I remember my last meeting with his mother. It was in the hospice. That meeting is easy to recall, because we were both all too aware that she’d have moved beyond her body within a few days. We had a rather surreal conversation about this and that – mostly her plans for the funeral and what she wanted me to do to help care for her little boy. I kept asking whether she was tired and would prefer me to leave and she kept saying, ‘No. I don’t want you to go yet.’ But eventually she was tired and she did need to sleep and we hugged and cried a bit and said none of the things people usually say when they are parting: ‘See you soon’, ‘Keep in touch’, ‘Take care of yourself’. It was an adieu moment, not an au revoir.
When I last saw her son – the little boy who had grown up to be a man and who had become just like one of my own children to me – he DID say, ‘See you soon.’ I distinctly remember that part, although I can’t quite remember where we were. He was waving me off on a bus or a train or something. He’d been anxious, awkward, twitchy – more so that I’d seen him before. He’d kept wheeling around and looking suspiciously about him, as if he expected an assassin to come lurching out of the crowd. He’d looked awful. There was an unhealthy pallor to his skin and much of his hair had fallen out in untidy clumps. Alopecia, he told me. Stress, the doctor had told him. It might grow back or it might not.
He didn’t see me soon, nor I him. The months became years – probably six or seven. I feel I should be able to remember. Each time I suggested meeting, there was a flat ‘No.’ If I pestered for a reason, I’d get, ‘Can’t do it’ or ‘Too stressful.’
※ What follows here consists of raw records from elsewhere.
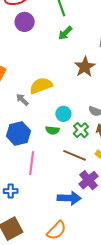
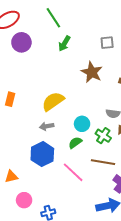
gray arrow: (22, 100) -> (47, 126), moved, turned -40
green semicircle: (53, 130) -> (75, 143), turned 152
pink line: (32, 163) -> (73, 172), moved, turned -40

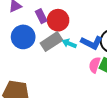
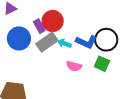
purple rectangle: (41, 16) -> (39, 26), moved
pink semicircle: (95, 65) -> (74, 66), moved, turned -91

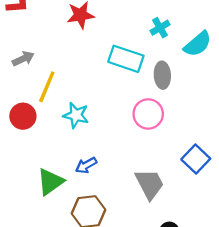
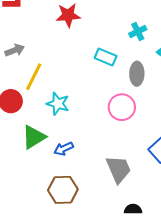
cyan rectangle: (126, 59) -> (106, 57), size x0.7
green triangle: (50, 182) -> (34, 137), moved

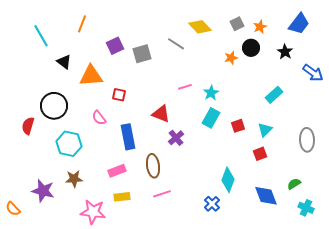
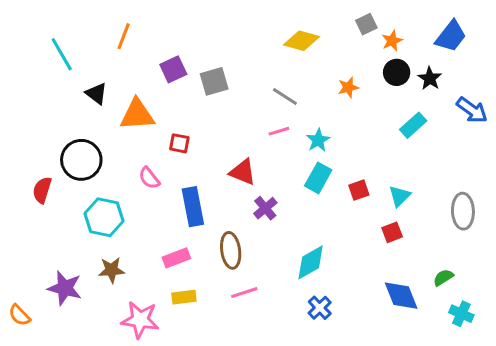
gray square: (237, 24) -> (366, 24), moved
yellow diamond: (200, 27) -> (302, 41), turned -30
gray line: (176, 44) -> (285, 97), moved
black circle: (251, 48) -> (397, 72), moved
cyan rectangle: (274, 95) -> (413, 125), moved
cyan diamond: (228, 180) -> (311, 262), moved, turned 40

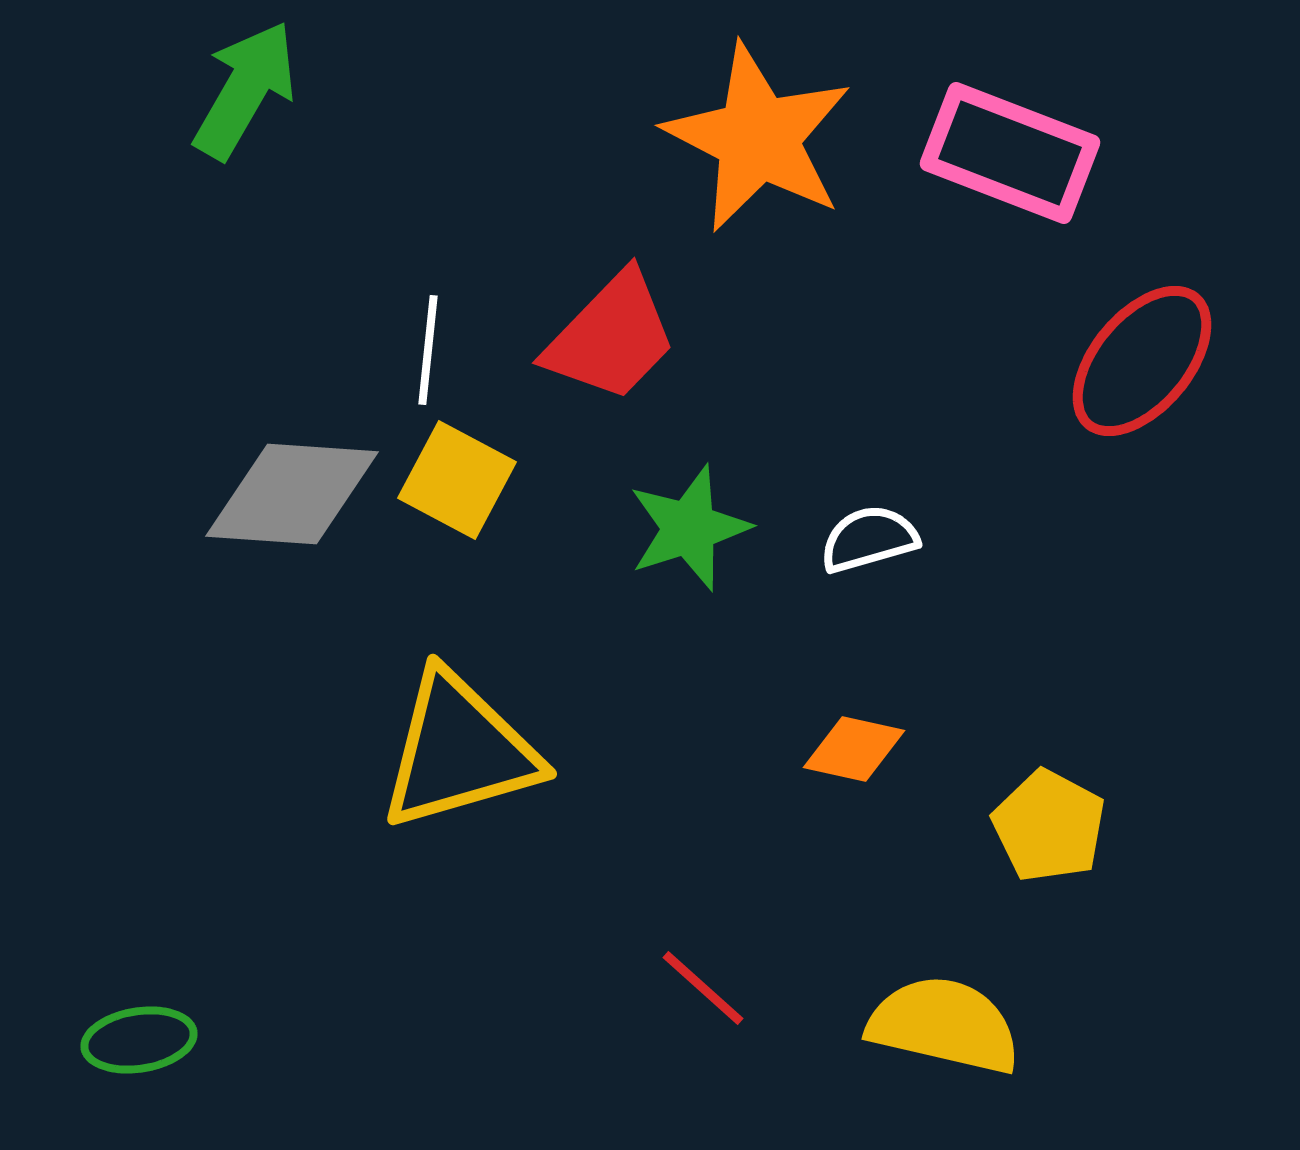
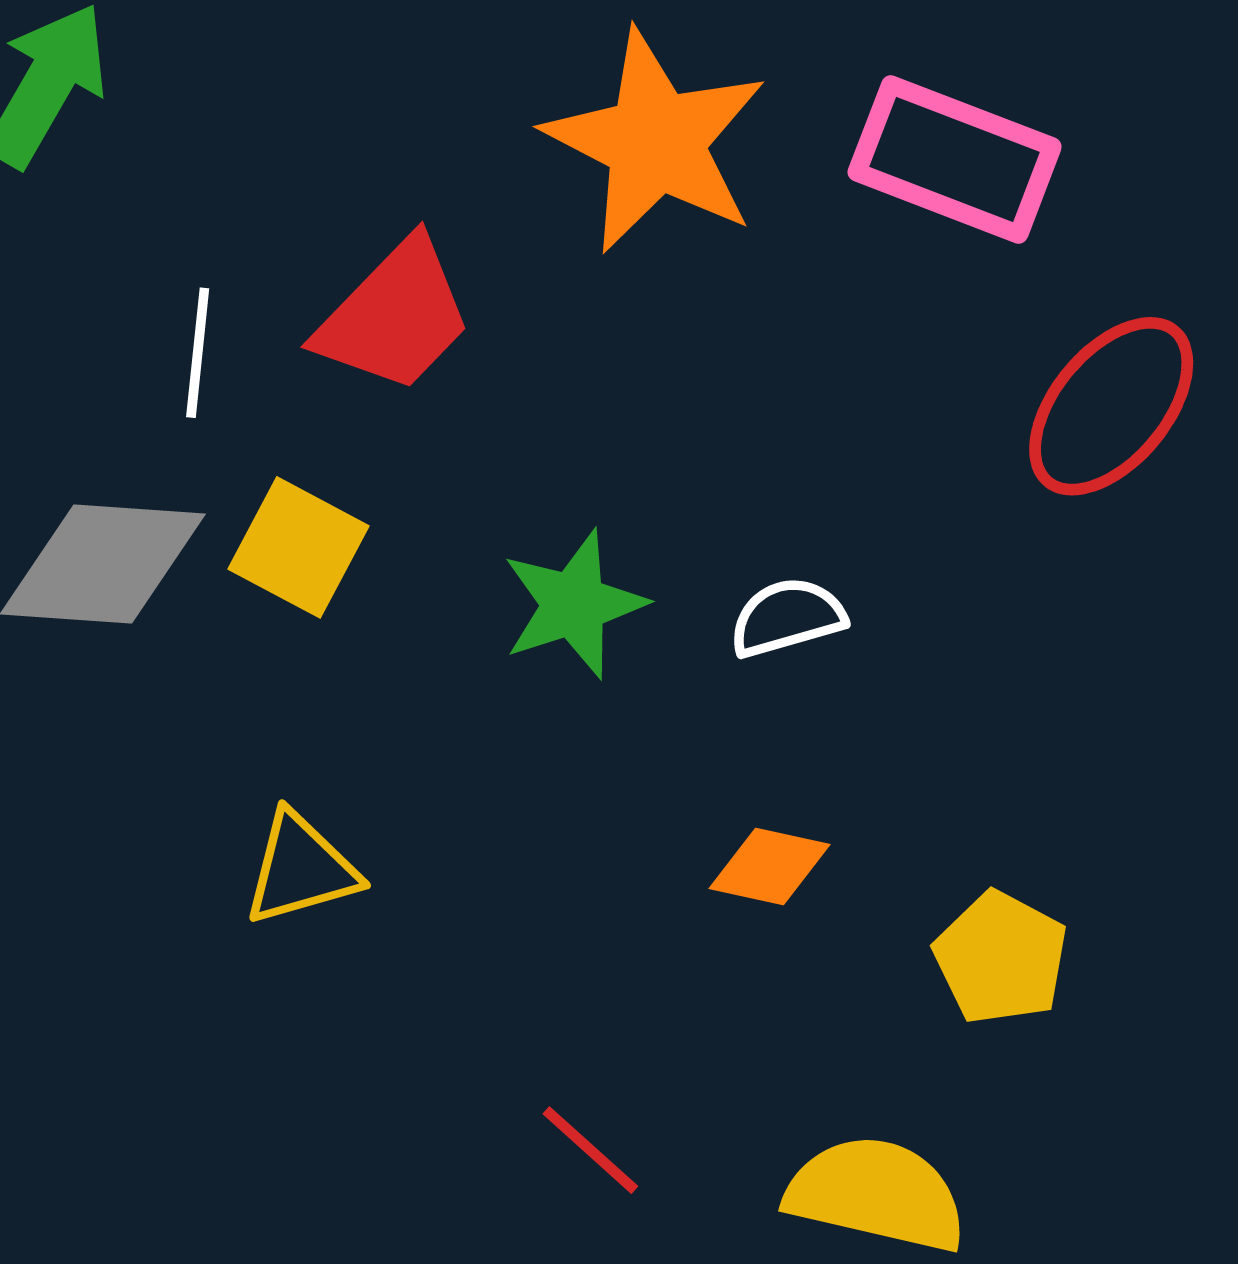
red trapezoid: (611, 337) -> (395, 316), moved
white line: (428, 350) -> (198, 353), moved
yellow triangle: (459, 751) -> (301, 869), size x0.6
Last week, I suggested it again. He’s been coming out, I feel, agonisingly slowly, of the deepest slough of despair, social anxiety and depression. His texts and emails have been far more chatty and even shown flashes of the old sense of humour. He accused me of being paranoid about something, adding, ‘And yes, I know that’s rich, coming from me.’
He didn’t say ‘No’.
True, he didn’t come anywhere close to saying ‘Yes’, but he was far more concerned that he wouldn’t be able to commit to a meeting until the day itself, and that as we live far apart, I might have a wasted journey to London.
I told him I love London – in small doses – and that I’d enjoy a day trip there in any case. I told him I’d plan a trip to the British Museum, another old and much-loved friend. I told him that if he felt able to join me, that would be great, but I’d have a great day in any case.
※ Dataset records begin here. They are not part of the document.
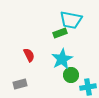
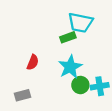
red semicircle: (29, 55) -> (33, 62), turned 48
cyan cross: (88, 87) -> (100, 86), moved

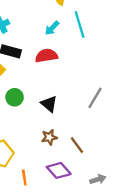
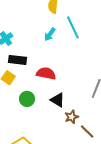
red semicircle: (46, 56) -> (46, 73), moved, turned 30
brown star: (49, 137) -> (72, 117), moved

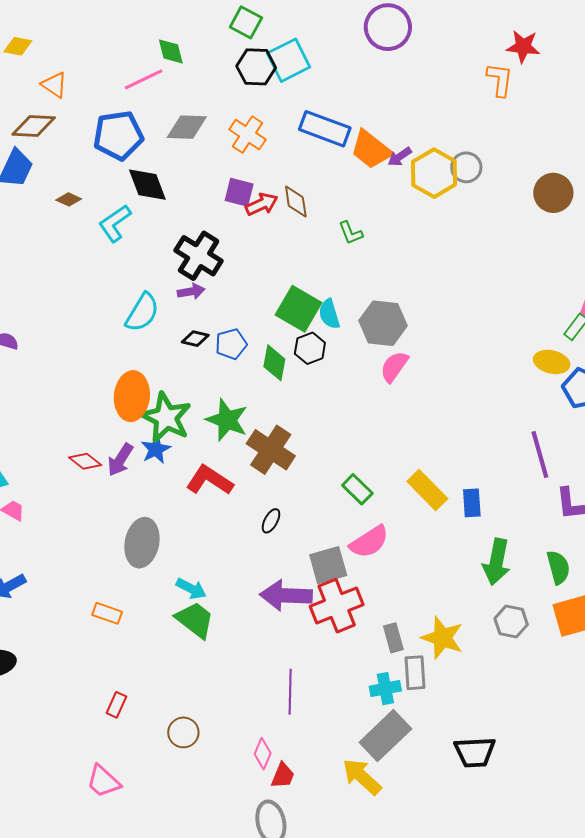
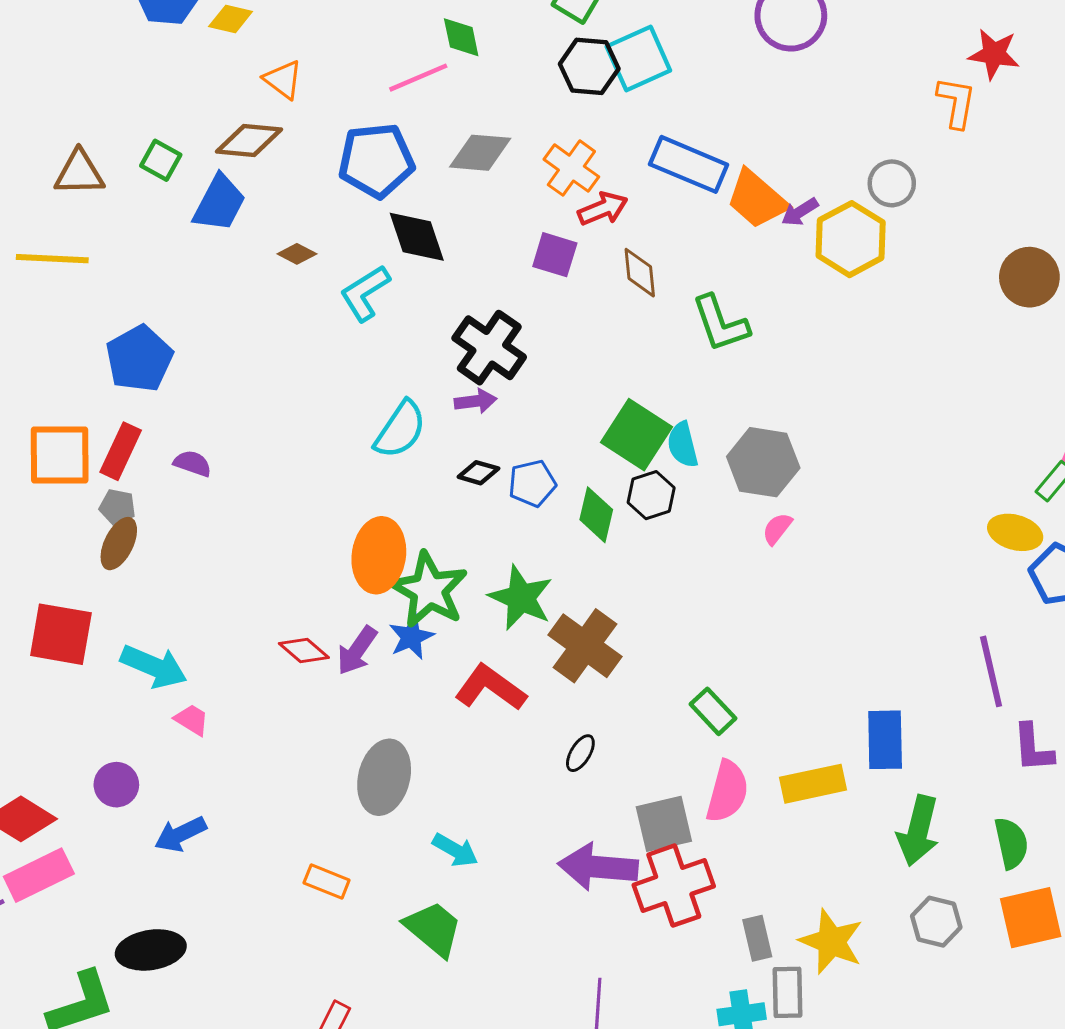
gray circle: (466, 167) -> (892, 183), moved
red arrow: (262, 204) -> (603, 209), moved
green L-shape: (351, 233) -> (720, 323), size x1.6
pink semicircle: (394, 367) -> (777, 529), size x0.7
yellow rectangle: (427, 490) -> (813, 784), moved, turned -60
blue rectangle: (472, 503) -> (885, 740), size x1.4
pink semicircle: (369, 542) -> (727, 791), turned -45
green trapezoid: (195, 620) -> (433, 929), moved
You don’t get sighs in texts, unless they’re intentionally written in those silly little arrow things (<sighs>) but I could feel his as he replied, ‘That’s up to you but I don’t want to get your hopes up.’
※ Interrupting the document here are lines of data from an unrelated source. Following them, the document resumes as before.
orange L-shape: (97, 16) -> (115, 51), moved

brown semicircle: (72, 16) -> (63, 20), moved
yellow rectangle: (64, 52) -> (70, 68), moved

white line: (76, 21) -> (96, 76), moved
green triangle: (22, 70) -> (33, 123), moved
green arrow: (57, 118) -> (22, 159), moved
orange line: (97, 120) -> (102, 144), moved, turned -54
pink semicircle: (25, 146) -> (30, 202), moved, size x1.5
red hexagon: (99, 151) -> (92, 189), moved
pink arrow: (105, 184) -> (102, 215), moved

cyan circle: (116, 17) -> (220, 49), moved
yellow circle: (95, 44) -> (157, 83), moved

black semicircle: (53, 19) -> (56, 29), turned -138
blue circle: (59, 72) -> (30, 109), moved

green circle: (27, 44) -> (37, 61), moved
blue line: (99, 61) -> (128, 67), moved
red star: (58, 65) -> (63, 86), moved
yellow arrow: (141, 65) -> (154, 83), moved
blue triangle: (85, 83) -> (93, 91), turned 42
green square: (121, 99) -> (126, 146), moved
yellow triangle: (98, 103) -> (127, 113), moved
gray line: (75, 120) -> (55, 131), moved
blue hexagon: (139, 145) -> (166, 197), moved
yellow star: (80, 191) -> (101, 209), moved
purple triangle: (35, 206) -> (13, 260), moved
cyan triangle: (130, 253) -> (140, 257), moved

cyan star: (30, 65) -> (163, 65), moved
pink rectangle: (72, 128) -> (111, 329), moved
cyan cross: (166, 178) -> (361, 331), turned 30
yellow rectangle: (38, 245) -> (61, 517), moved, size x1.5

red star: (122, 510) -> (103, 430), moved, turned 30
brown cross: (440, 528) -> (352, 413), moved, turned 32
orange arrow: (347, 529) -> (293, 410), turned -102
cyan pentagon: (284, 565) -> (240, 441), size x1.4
So my coach ticket is booked. Next Saturday I’ll begin the 3 hour trek to London. I’ll be caught (as happened so often, when his mental state waxed and waned throughout his teens) somewhere between assuring myself that he’ll be there, in order to manifest the reality, and stoically preparing for a pleasant day wandering through the delights of the museum, just in case.
Whatever happens, though, I’m jubilant. When I asked how likely he was to be there, he replied, ‘Not very.’ That’s a long way past ‘Not at all’. There will be other chances, other days. Just as his mother begged me, all those years ago, I’ve never given up on him, never thrown in the towel, and nor has he. I’m proud of us both for that.